Alicia Garza is the Principal at Black Futures Lab, a mission to elevate Black political power. As co-creator of the Black Lives Matter Global Network, Garza believes that Black communities deserve what all communities deserve — to be powerful in every aspect of their lives.
Since the start of the movement in 2013, Black Lives Matter has been nominated for a Nobel Peace Prize, as the world recognizes the groundbreaking work Alicia and her co-founders started.
In the podcast episode Skimm’d From The Couch, Garza uncovers her tips for building relationships, overcoming rejection, and how she stays invigorated in the tough field of advocacy work. She also shares how she has become a better organizer, advocate, and campaigner throughout the years emphasizing how hashtags don’t start movements — people do.
Garza’s Secrets To Building Relationships
When Garza was a young teenager, she started working with the School of Unity and Liberation (SOUL). Through the program, she learned how to talk to people and how to turn a no into a yes. She explains many people were suspicious and hostile towards her, but it became her mission to help someone see their own power when they thought nothing is possible.
When door-knocking during campaigns, Garza explains that the “secret sauce” to organizing are the relationships in real-time. It connects people in vulnerable times, helping people know they’re not alone, and making decisions to be louder about things that people want to be changed and bring into existence. “You have to build the kinds of alliances that are unexpected. You have to build [them] between people who might think they don’t have anything in common” Garza states in reference to putting power in the people.
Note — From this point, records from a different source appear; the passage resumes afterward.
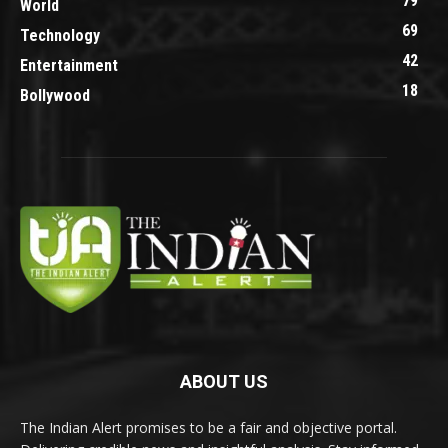
79
World
69
Technology
42
Entertainment
18
Bollywood
ABOUT US
The Indian Alert promises to be a fair and objective portal.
Tips For Overcoming Rejection
1.Understanding a person’s “why.”
Garza shares a story during her time as a youth organizer. A woman constantly slammed a door in her face when she came to the campaign. “The key was to understand why this woman was slamming the door in my face as opposed to getting into my feelings about why she rejected me,” Garza says. “It wasn’t ever about me. Her no was rooted in fear of retaliation, attack, taking a risk, and not getting what you want. People have so many reasons for doing what they do. We are wrapped in the stories of how the world has impacted us, and how we long to impact the world. Sometimes that creates conflict.”
2.Empathy and Pivot
Garza says you have to build a relationship with someone like the woman who slammed a door in her face. “Someone has to see you and what you long for. We are looking for people who are looking for us but may not know they are looking for us. There are no yellow pages for activism,” Garza explains.
3. Breaking down barriers and listening
Advocacy work is being scientific with people, and it is not linear. Garza explains it is a commitment to move through a process with people, and a constant effort to know-how, and what to listen for the growth of a movement.
Staying Invigorated In Advocacy Work
Taking care of her spirit and wellness is survival. With the COVID-19 pandemic being a mental stressor on so many, Garza explains that riding her road bike every morning keeps her present. She sees a therapist once a week, and says “cooking recipes are pathways to unlock a thing.” When it comes to spending years in advocacy work, Garza reminds listeners there is a lot of chatter of people wanting you to do what they want. “It is important to hone your craft of understanding what you know and what you don’t know. Part of what I feel more open to (now) is what we are building versus what it is we are dismantling.” Saying “NO” to things that are not in her path is part of Garza’s ways she keeps her movements growing.